Une version en espagnol sera publiée prochainement.

La lettre 137 a rappelé la naissance en 1987 du premier Itinéraire culturel européen, les Chemins de Compostelle. La suivante a traité des initiatives prises en France de 1987 à 1989 pour faire vivre cet Itinéraire. Cette lettre nous mène à 2022 en passant par l’inscription des Chemins de Compostelle au Patrimoine mondial de l’Unesco qui a profondément modifié le « paysage jacquaire ».

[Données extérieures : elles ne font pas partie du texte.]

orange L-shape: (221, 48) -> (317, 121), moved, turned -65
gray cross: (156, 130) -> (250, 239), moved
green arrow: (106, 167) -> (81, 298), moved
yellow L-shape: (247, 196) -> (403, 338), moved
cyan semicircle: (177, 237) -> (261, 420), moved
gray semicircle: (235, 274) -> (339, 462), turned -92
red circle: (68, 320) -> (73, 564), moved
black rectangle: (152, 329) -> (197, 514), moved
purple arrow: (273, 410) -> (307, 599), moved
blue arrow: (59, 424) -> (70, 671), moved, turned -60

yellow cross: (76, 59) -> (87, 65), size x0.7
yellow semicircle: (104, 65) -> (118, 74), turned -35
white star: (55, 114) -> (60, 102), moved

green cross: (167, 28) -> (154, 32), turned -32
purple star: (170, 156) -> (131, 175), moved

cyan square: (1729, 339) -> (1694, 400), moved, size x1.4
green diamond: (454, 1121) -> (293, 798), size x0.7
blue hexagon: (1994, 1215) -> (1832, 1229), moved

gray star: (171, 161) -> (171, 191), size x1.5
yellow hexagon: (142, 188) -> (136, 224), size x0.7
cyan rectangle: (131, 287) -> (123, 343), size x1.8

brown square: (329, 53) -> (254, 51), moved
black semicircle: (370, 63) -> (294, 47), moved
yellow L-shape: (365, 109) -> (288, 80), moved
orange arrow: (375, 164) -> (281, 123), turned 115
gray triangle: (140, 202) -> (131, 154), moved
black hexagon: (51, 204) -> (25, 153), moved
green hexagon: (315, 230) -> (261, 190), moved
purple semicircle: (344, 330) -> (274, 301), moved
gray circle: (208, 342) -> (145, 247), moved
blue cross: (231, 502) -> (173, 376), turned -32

En France de 1990 à nos jours

Le 2 février 1990 a vu le jour à Toulouse, l’Association de Coopération Interrégionale (ACIR), financée par les Conseils régionaux de Midi-Pyrénées, Aquitaine et Languedoc-Roussillon. Ses fondateurs se disaient partisans d’une « coopération plus étroite entre les régions qu’au niveau des institutions de l’Europe ». Et ils s’intéressaient à une « Europe du Sud » faite de ces trois régions, des Autonomies du Camino Francés et de  l’Andorre.
 
Association loi de 1901, l’ACIR est dotée de moyens. Elle a pignon sur rue et engage des salariés. Elle reprend à son compte les bonnes intentions de ses prédécesseurs. Elle va, dit-elle « apporter un contenu à la reconnaissance du Conseil de l’Europe ». En 1993, elle accueille avec enthousiasme la publicité galicienne de l’année sainte répandue dans toute l’Europe. En 1995, elle reçoit les adhésions de la Fédération Française de la Randonnée Pédestre et de la Société (Française) des Amis de Saint-Jacques (Paris). 
A partir de 1997, elle renforce sa vocation d’acteur du développement touristique des régions fondatrices en participant à la préparation de l’inscription des chemins de Compostelle en France au Patrimoine mondial, .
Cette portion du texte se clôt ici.